It gave the Dodgers a 6-5 winning margin and a sweep of the defending World Series champions, who have now lost seven straight to Los Angeles.
"That was cool," Van Slyke said of Mattingly's decision to give him the green light on a three-ball count. "I don't think he was going to pinch-hit me to walk or get a little single. I think he wanted me to do some damage."
And Van Slyke did just that. Heading into his at-bat, the Dodgers had put runners on base throughout the night with 13 hits. But 12 of those were singles, leading to missed opportunities and leaving the Dodgers trailing by two.
That's when Mattingly elected to go with Van Slyke to avoid a lefty-lefty matchup between Adam Kennedy and Cardinals reliever Mark Rzepczynski. And, as Van Slyke said, to find some power.
"That's what he's up there for, really," Mattingly said. "He can hit a ball in the gap, and it seemed like the right thing to do. I sent him up there to hit."

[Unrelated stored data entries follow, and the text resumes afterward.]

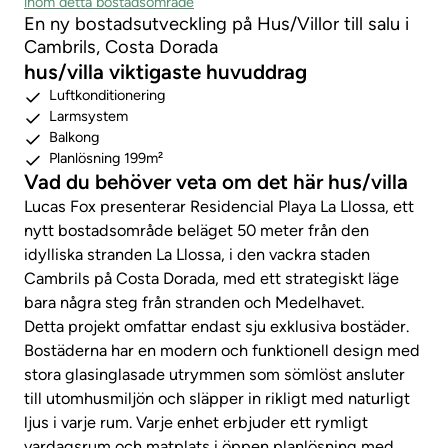
inom detta bostadsområde
En ny bostadsutveckling på Hus/Villor till salu i
Cambrils, Costa Dorada
hus/villa viktigaste huvuddrag
Luftkonditionering
Larmsystem
Balkong
Planlösning 199m²
Vad du behöver veta om det här hus/villa
Lucas Fox presenterar Residencial Playa La Llossa, ett
nytt bostadsområde beläget 50 meter från den
idylliska stranden La Llossa, i den vackra staden
Cambrils på Costa Dorada, med ett strategiskt läge
bara några steg från stranden och Medelhavet.
Detta projekt omfattar endast sju exklusiva bostäder.
Bostäderna har en modern och funktionell design med
stora glasinglasade utrymmen som sömlöst ansluter
till utomhusmiljön och släpper in rikligt med naturligt
ljus i varje rum. Varje enhet erbjuder ett rymligt
vardagsrum och matplats i öppen planlösning med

The 25-year-old Van Slyke is the son of former big leaguer Andy Van Slyke, who was in the stands to watch his son's pivotal homer. Andy Van Slyke played four seasons with the Cardinals in the '80s before winning five Gold Gloves and making three All-Star Games with the Pirates.
"Not only hitting the home run, but having it mean something and helping the team win is a little more exciting than the actual home run," Van Slyke said.
The powerful rookie, who hit .336 with Triple-A Albuquerque before being called up on May 9, said he approached the at-bat simply trying to hit a ball into the gap. But when the count went to 3-0, he changed his mindset to "give myself one shot to take the lead."
Prior to Van Slyke's heroics, Dodgers starter Chad Billingsley allowed five runs (three earned) in six innings, an improvement from his two previous starts, in which he lasted four innings in each.
He seemed to settle down after a rocky first two frames -- including a second inning in which he worked out of a bases-loaded, no-out jam with a strikeout and a double play. But later in the game, he was done in by a series of bloop hits and a couple of errors, one of his own volition.
"I felt like I had pretty good command of throwing the ball where I wanted it to go," he said. "I had a good fastball and good offspeed stuff. It's just the way the game is, you can't do anything about it."
Billingsley left the game with the Dodgers trailing, 5-2, but they fought back, first with James Loney's RBI single to score Kennedy in the sixth, then the home run an inning later. Bobby Abreu and rookie second baseman Elian Herrera each had three hits.
But the biggest hit by a Dodgers rookie on Sunday was Van Slyke's.
"He's coming up there to get a pitch to hit," Rzepczynski said. "I threw a 3-0 changeup thinking he would be a little bit out in front, and he sat back and hit it really well."
Kenley Jansen, coming off a blown save on Friday, put down the Cardinals 1-2-3 in the ninth inning for his fifth save. The victory improved the Dodgers to 28-13, the best record in baseball with more than a quarter of the season gone.
The value of a sweep of the Cardinals was not lost on Mattingly, who isn't one to typically assign one regular-season game more value than another.
"We're banged up, and obviously that's a good team over there," Mattingly said. "They've got a lot of talent. They've had some injuries, but they're pretty deep down through that order. It's a good feeling to be able to beat these guys."
But even with his roots in Chesterfield, Mo., Van Slyke downplayed the meaning of hitting a game-winning home run against the Cardinals.
"I have a couple of friends in the stands and we're all from St. Louis, so I'm sure a little piece of them was cringing," Van Slyke said. "But I think whatever team it was, it would have been just as thrilling."
Just as thrilling, maybe. Just as "storybook," almost certainly not.